◆ PROBLEM: Go to the line with "быстрая доставка по" in the entries below and write out every line from there through the line with "Aile, Çalışma ve Toplumsal Hizmetler Bakanı D", exactly and without pictures.

^^^^^^^^^^^^^^^^

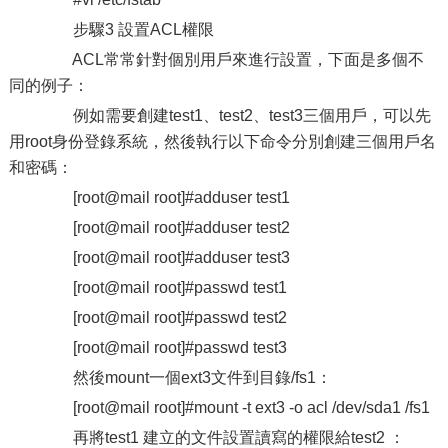
步驟3 設置ACL權限
ACL常常針對個別用戶來進行設置，下面是多個不
同的例子：
例如需要創建test1、test2、test3三個用戶，可以先
用root身份登錄系統，然後執行以下命令分別創建三個用戶名
和密碼：
[root@mail root]#adduser test1
[root@mail root]#adduser test2
[root@mail root]#adduser test3
[root@mail root]#passwd test1
[root@mail root]#passwd test2
[root@mail root]#passwd test3
然後mount一個ext3文件到目錄/fs1：
[root@mail root]#mount -t ext3 -o acl /dev/sda1 /fs1
再將test1 建立的文件設置讀寫的權限給test2 ：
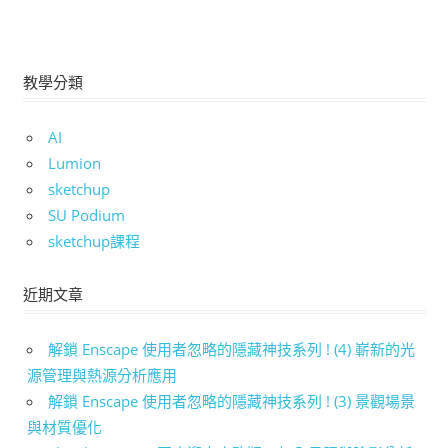
教學分類
AI
Lumion
sketchup
SU Podium
sketchup課程
近期文章
解鎖 Enscape 使用者忽略的隱藏神技系列 ! (4) 嶄新的光
源管理與熱源分析應用
解鎖 Enscape 使用者忽略的隱藏神技系列 ! (3) 景觀場景
與材質優化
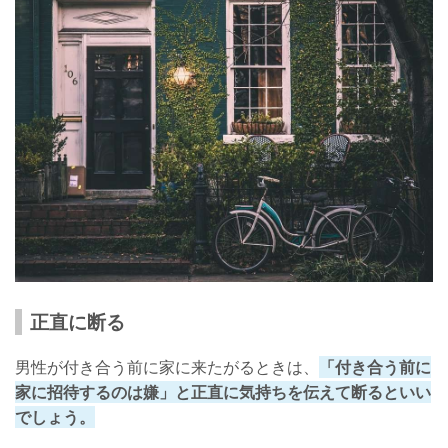
正直に断る
男性が付き合う前に家に来たがるときは、
「付き合う前に
家に招待するのは嫌」と正直に気持ちを伝えて断るといい
でしょう。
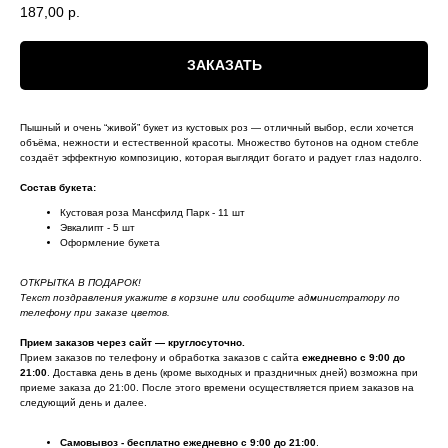
187,00
р.
ЗАКАЗАТЬ
Пышный и очень “живой” букет из кустовых роз — отличный выбор, если хочется
объёма, нежности и естественной красоты. Множество бутонов на одном стебле
создаёт эффектную композицию, которая выглядит богато и радует глаз надолго.
Состав букета:
Кустовая роза Мансфилд Парк - 11 шт
Эвкалипт - 5 шт
Оформление букета
ОТКРЫТКА В ПОДАРОК!
Текст поздравления укажите в корзине или сообщите администратору по
телефону при заказе цветов.
Прием заказов через сайт — круглосуточно.
Прием заказов по телефону и обработка заказов с сайта
ежедневно с 9:00 до
21:00
. Доставка день в день (кроме выходных и праздничных дней) возможна при
приеме заказа до 21:00. После этого времени осуществляется прием заказов на
следующий день и далее.
Самовывоз - бесплатно ежедневно с 9:00 до 21:00
.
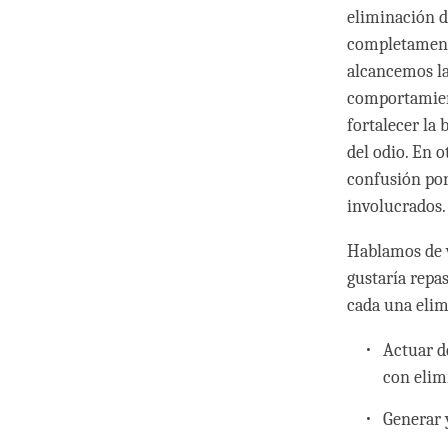
eliminación d
completament
alcancemos la
comportamient
fortalecer la
del odio. En 
confusión po
involucrados.
Hablamos de v
gustaría repa
cada una elim
Actuar d
con elim
Generar y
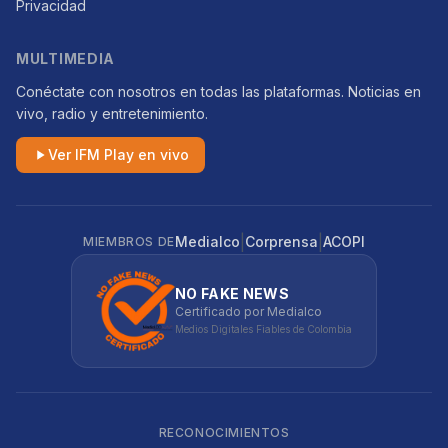
Privacidad
MULTIMEDIA
Conéctate con nosotros en todas las plataformas. Noticias en
vivo, radio y entretenimiento.
Ver IFM Play en vivo
|
|
Medialco
Corprensa
ACOPI
MIEMBROS DE
NO FAKE NEWS
Certificado por Medialco
Medios Digitales Fiables de Colombia
RECONOCIMIENTOS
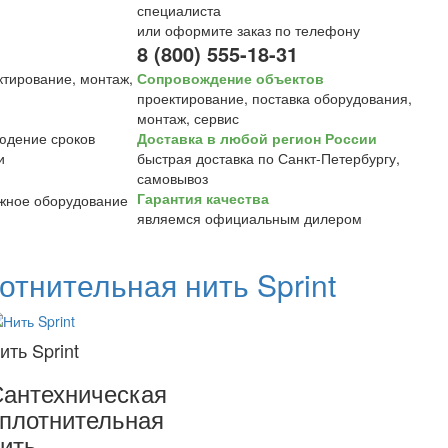
специалиста
или оформите заказ по телефону
8 (800) 555-18-31
Сопровождение объектов
проектирование, поставка оборудования,
монтаж, сервис
Доставка в любой регион России
быстрая доставка по Санкт-Петербургу,
самовывоз
Гарантия качества
являемся официальным дилером
отнительная нить Sprint
ить Sprint
антехническая
плотнительная
ить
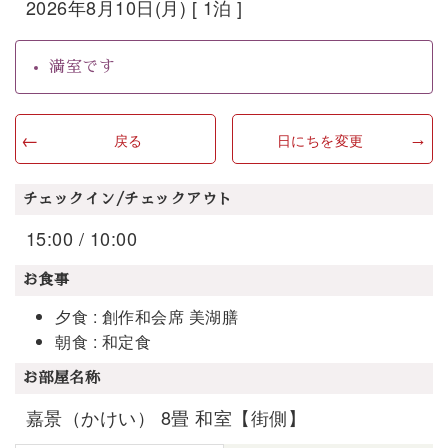
2026年8月10日(月) [ 1泊 ]
満室です
戻る
日にちを変更
チェックイン/チェックアウト
15:00 / 10:00
お食事
夕食 : 創作和会席 美湖膳
朝食 : 和定食
お部屋名称
嘉景（かけい） 8畳 和室【街側】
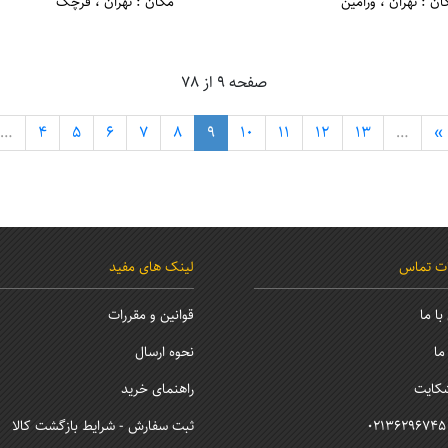
ان : تهران ، ورامین
مکان : تهران ، قرچک
صفحه 9 از 78
…
4
5
6
7
8
9
10
11
12
13
…
»
ات تماس
لینک های مفید
ا ما
قوانین و مقررات
ما
نحوه ارسال
کایت
راهنمای خرید
0
ثبت سفارش - شرایط بازگشت کالا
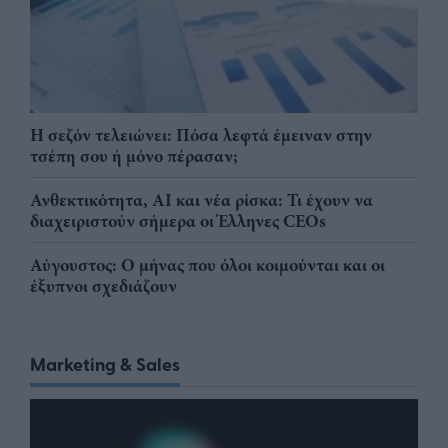
Η σεζόν τελειώνει: Πόσα λεφτά έμειναν στην
τσέπη σου ή μόνο πέρασαν;
Ανθεκτικότητα, AI και νέα ρίσκα: Τι έχουν να
διαχειριστούν σήμερα οι Έλληνες CEOs
Αύγουστος: Ο μήνας που όλοι κοιμούνται και οι
έξυπνοι σχεδιάζουν
Marketing & Sales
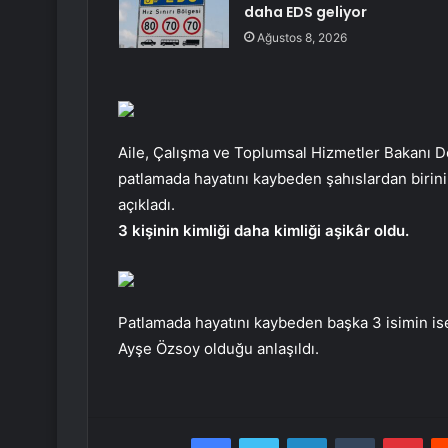
daha EDS geliyor
Ağustos 8, 2026
Aile, Çalışma ve Toplumsal Hizmetler Bakanı D
patlamada hayatını kaybeden şahıslardan birin
açıkladı.
3 kişinin kimliği daha kimliği aşikâr oldu.
Patlamada hayatını kaybeden başka 3 isimin ise
Ayşe Özsoy olduğu anlaşıldı.
Facebook
Twitter
LinkedIn
Tumblr
Pint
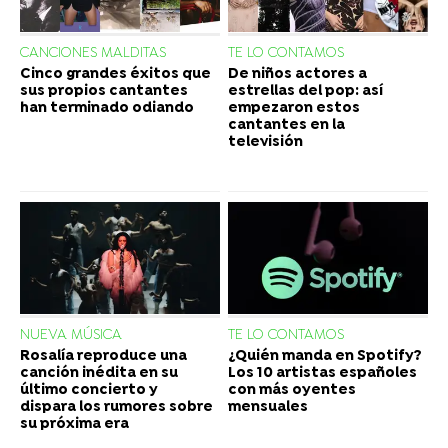
CANCIONES MALDITAS
TE LO CONTAMOS
Cinco grandes éxitos que
De niños actores a
sus propios cantantes
estrellas del pop: así
han terminado odiando
empezaron estos
cantantes en la
televisión
NUEVA MÚSICA
TE LO CONTAMOS
Rosalía reproduce una
¿Quién manda en Spotify?
canción inédita en su
Los 10 artistas españoles
último concierto y
con más oyentes
dispara los rumores sobre
mensuales
su próxima era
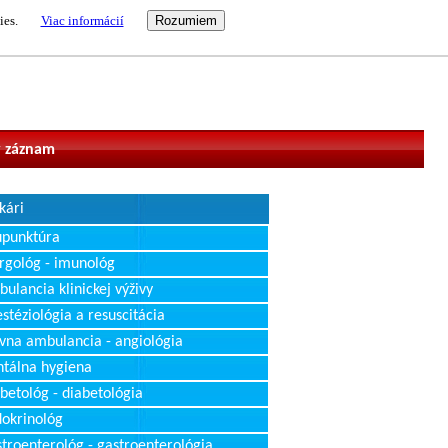
ies.
Viac informácií
vateľ
 záznam
kári
upunktúra
rgológ - imunológ
ulancia klinickej výživy
stéziológia a resuscitácia
vna ambulancia - angiológia
tálna hygiena
betológ - diabetológia
okrinológ
troenterológ - gastroenterológia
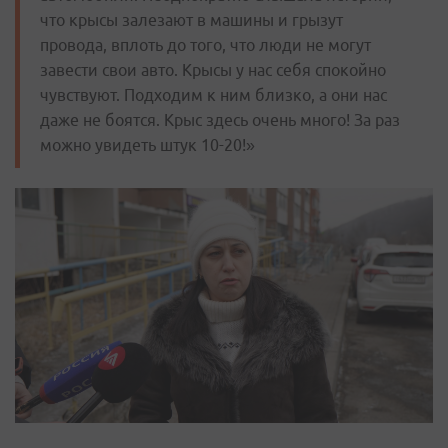
что крысы залезают в машины и грызут
провода, вплоть до того, что люди не могут
завести свои авто. Крысы у нас себя спокойно
чувствуют. Подходим к ним близко, а они нас
даже не боятся. Крыс здесь очень много! За раз
можно увидеть штук 10-20!»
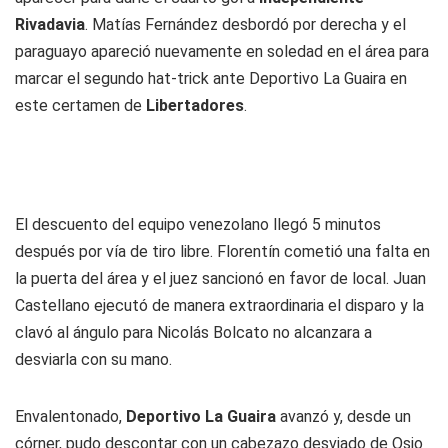
Rivadavia
. Matías Fernández desbordó por derecha y el
paraguayo apareció nuevamente en soledad en el área para
marcar el segundo hat-trick ante Deportivo La Guaira en
este certamen de
Libertadores
.
El descuento del equipo venezolano llegó 5 minutos
después por vía de tiro libre. Florentín cometió una falta en
la puerta del área y el juez sancionó en favor de local. Juan
Castellano ejecutó de manera extraordinaria el disparo y la
clavó al ángulo para Nicolás Bolcato no alcanzara a
desviarla con su mano.
Envalentonado,
Deportivo La Guaira
avanzó y, desde un
córner, pudo descontar con un cabezazo desviado de Osio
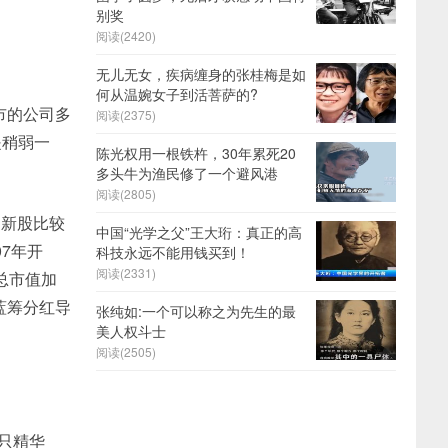
别奖
阅读(2420)
无儿无女，疾病缠身的张桂梅是如
何从温婉女子到活菩萨的?
市的公司多
阅读(2375)
是稍弱一
陈光权用一根铁杵，30年累死20
多头牛为渔民修了一个避风港
阅读(2805)
期新股比较
中国“光学之父”王大珩：真正的高
7年开
科技永远不能用钱买到！
阅读(2331)
总市值加
蓝筹分红导
张纯如:一个可以称之为先生的最
美人权斗士
阅读(2505)
只精华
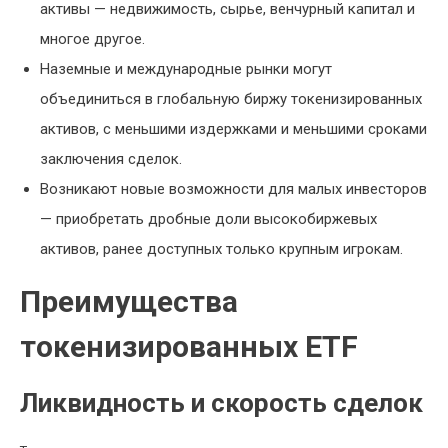
активы — недвижимость, сырье, венчурный капитал и
многое другое.
Наземные и международные рынки могут
объединиться в глобальную биржу токенизированных
активов, с меньшими издержками и меньшими сроками
заключения сделок.
Возникают новые возможности для малых инвесторов
— приобретать дробные доли высокобиржевых
активов, ранее доступных только крупным игрокам.
Преимущества
токенизированных ETF
Ликвидность и скорость сделок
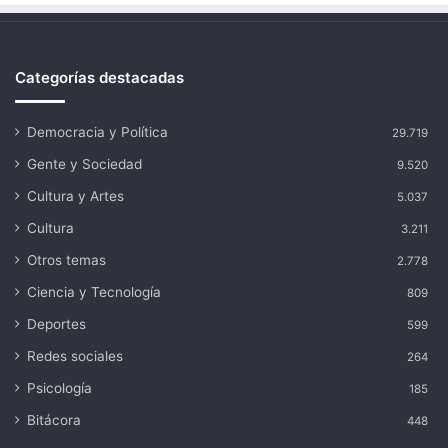
Categorías destacadas
Democracia y Política
29.719
Gente y Sociedad
9.520
Cultura y Artes
5.037
Cultura
3.211
Otros temas
2.778
Ciencia y Tecnología
809
Deportes
599
Redes sociales
264
Psicología
185
Bitácora
448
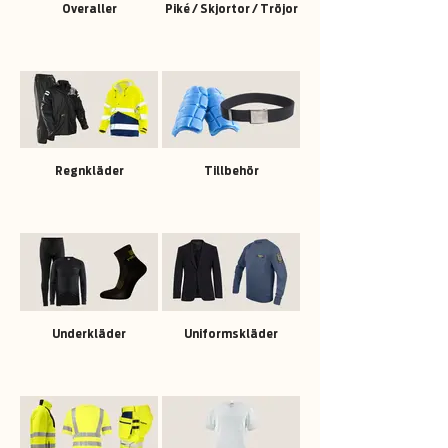
Overaller
Piké / Skjortor / Tröjor
Regnkläder
Tillbehör
Underkläder
Uniformskläder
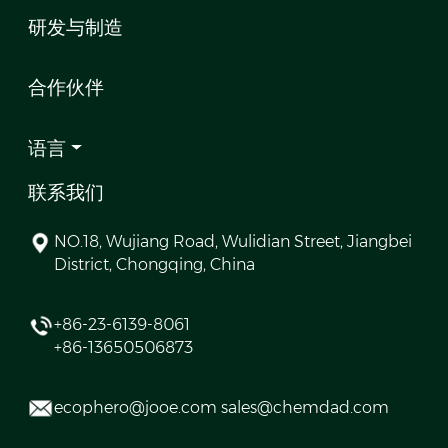
研发与制造
合作伙伴
语言
联系我们
NO.18, Wujiang Road, Wulidian Street, Jiangbei
District, Chongqing, China
+86-23-6139-8061
+86-13650506873
ecophero@jooe.com sales@chemdad.com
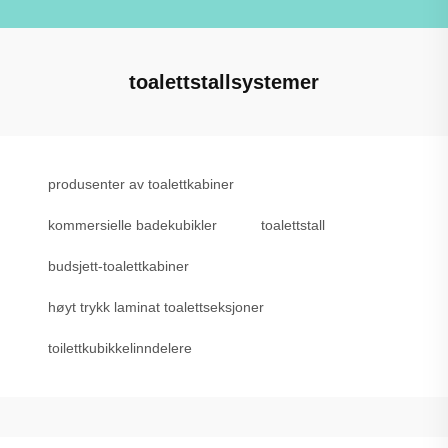
toalettstallsystemer
produsenter av toalettkabiner
kommersielle badekubikler
toalettstall
budsjett-toalettkabiner
høyt trykk laminat toalettseksjoner
toilettkubikkelinndelere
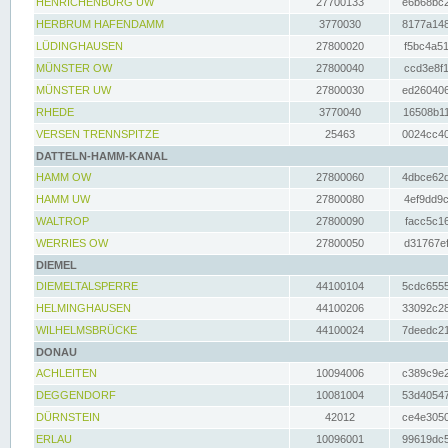
HENRICHENBURG UW
27700133
e6b68bc2
HERBRUM HAFENDAMM
3770030
8177a148
LÜDINGHAUSEN
27800020
f5bc4a51
MÜNSTER OW
27800040
ccd3e8f1
MÜNSTER UW
27800030
ed260406
RHEDE
3770040
16508b11
VERSEN TRENNSPITZE
25463
0024cc40
DATTELN-HAMM-KANAL
HAMM OW
27800060
4dbce62d
HAMM UW
27800080
4ef9dd9c
WALTROP
27800090
facc5c16
WERRIES OW
27800050
d31767ef
DIEMEL
DIEMELTALSPERRE
44100104
5cdc6555
HELMINGHAUSEN
44100206
33092c28
WILHELMSBRÜCKE
44100024
7deedc21
DONAU
ACHLEITEN
10094006
c389c9e2
DEGGENDORF
10081004
53d40547
DÜRNSTEIN
42012
ce4e3050
ERLAU
10096001
99619dc5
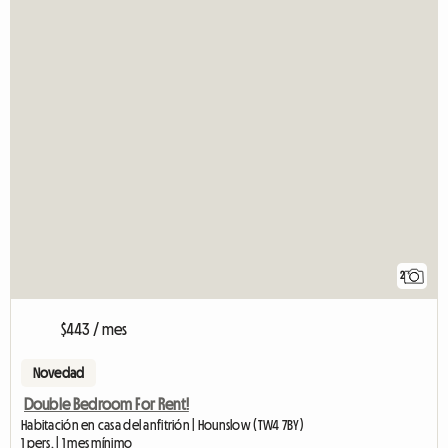
2
$443 / mes
Novedad
Double Bedroom For Rent!
Habitación en casa del anfitrión | Hounslow (TW4 7BY)
1 pers. | 1 mes mínimo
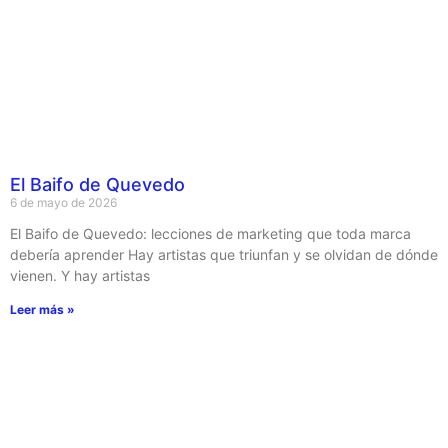
El Baifo de Quevedo
6 de mayo de 2026
El Baifo de Quevedo: lecciones de marketing que toda marca
debería aprender Hay artistas que triunfan y se olvidan de dónde
vienen. Y hay artistas
Leer más »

^^^^^^^^^^^^^^^^

◆ RESULT BELOW:
быстрая доставка по Санкт-Петербургу,
самовывоз
Гарантия качества
являемся официальным дилером
отнительная нить Sprint
ить Sprint
антехническая
плотнительная
ить
2026年8月10日(月) [ 1泊 ]
満室です
戻る
日にちを変更
チェックイン/チェックアウト
15:00 / 10:00
お食事
夕食 : 創作和会席 美湖膳
朝食 : 和定食
お部屋名称
嘉景（かけい） 8畳 和室【街側】
ان : تهران ، ورامین
مکان : تهران ، قرچک
صفحه 9 از 78
…
4
5
6
7
8
9
10
11
12
13
…
»
ات تماس
لینک های مفید
ا ما
قوانین و مقررات
ما
نحوه ارسال
کایت
راهنمای خرید
0
ثبت سفارش - شرایط بازگشت کالا
Η σεζόν τελειώνει: Πόσα λεφτά έμειναν στην
τσέπη σου ή μόνο πέρασαν;
Ανθεκτικότητα, AI και νέα ρίσκα: Τι έχουν να
διαχειριστούν σήμερα οι Έλληνες CEOs
Αύγουστος: Ο μήνας που όλοι κοιμούνται και οι
έξυπνοι σχεδιάζουν
Marketing & Sales
daha EDS geliyor
Ağustos 8, 2026
Aile, Çalışma ve Toplumsal Hizmetler Bakanı D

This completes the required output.